> [Task brief]: Beginning with the very first line, please reproduce the entries exactly through the line containing "Komunikat z dnia 03 lutego 2025".

Records contained in a dataset
= = = = =

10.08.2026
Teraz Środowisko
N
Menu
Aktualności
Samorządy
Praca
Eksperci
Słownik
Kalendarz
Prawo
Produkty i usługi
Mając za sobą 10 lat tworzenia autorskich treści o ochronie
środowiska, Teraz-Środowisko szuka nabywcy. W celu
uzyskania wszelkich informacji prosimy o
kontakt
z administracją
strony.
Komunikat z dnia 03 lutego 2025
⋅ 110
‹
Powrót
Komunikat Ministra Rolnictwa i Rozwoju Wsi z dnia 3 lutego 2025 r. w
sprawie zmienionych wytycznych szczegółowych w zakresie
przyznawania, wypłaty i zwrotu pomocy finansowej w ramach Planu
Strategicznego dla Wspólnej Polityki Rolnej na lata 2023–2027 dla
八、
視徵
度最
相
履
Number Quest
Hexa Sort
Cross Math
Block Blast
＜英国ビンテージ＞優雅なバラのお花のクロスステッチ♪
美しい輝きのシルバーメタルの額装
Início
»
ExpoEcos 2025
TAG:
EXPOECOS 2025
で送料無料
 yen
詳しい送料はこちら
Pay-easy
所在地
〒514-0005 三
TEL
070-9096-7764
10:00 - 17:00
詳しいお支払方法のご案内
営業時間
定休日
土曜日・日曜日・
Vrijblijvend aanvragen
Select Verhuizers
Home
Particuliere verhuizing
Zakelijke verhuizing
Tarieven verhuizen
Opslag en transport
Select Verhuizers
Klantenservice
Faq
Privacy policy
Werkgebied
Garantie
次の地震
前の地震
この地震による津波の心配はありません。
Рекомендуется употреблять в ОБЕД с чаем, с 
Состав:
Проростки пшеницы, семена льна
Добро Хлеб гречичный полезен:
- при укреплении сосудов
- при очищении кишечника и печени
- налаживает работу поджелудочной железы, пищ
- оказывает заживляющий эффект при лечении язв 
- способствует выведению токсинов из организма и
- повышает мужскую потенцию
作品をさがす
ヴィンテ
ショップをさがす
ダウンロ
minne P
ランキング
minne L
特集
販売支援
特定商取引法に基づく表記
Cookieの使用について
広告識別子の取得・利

= = = = =

> [Response for this exercise]:
10.08.2026
Teraz Środowisko
N
Menu
Aktualności
Samorządy
Praca
Eksperci
Słownik
Kalendarz
Prawo
Produkty i usługi
Mając za sobą 10 lat tworzenia autorskich treści o ochronie
środowiska, Teraz-Środowisko szuka nabywcy. W celu
uzyskania wszelkich informacji prosimy o
kontakt
z administracją
strony.
Komunikat z dnia 03 lutego 2025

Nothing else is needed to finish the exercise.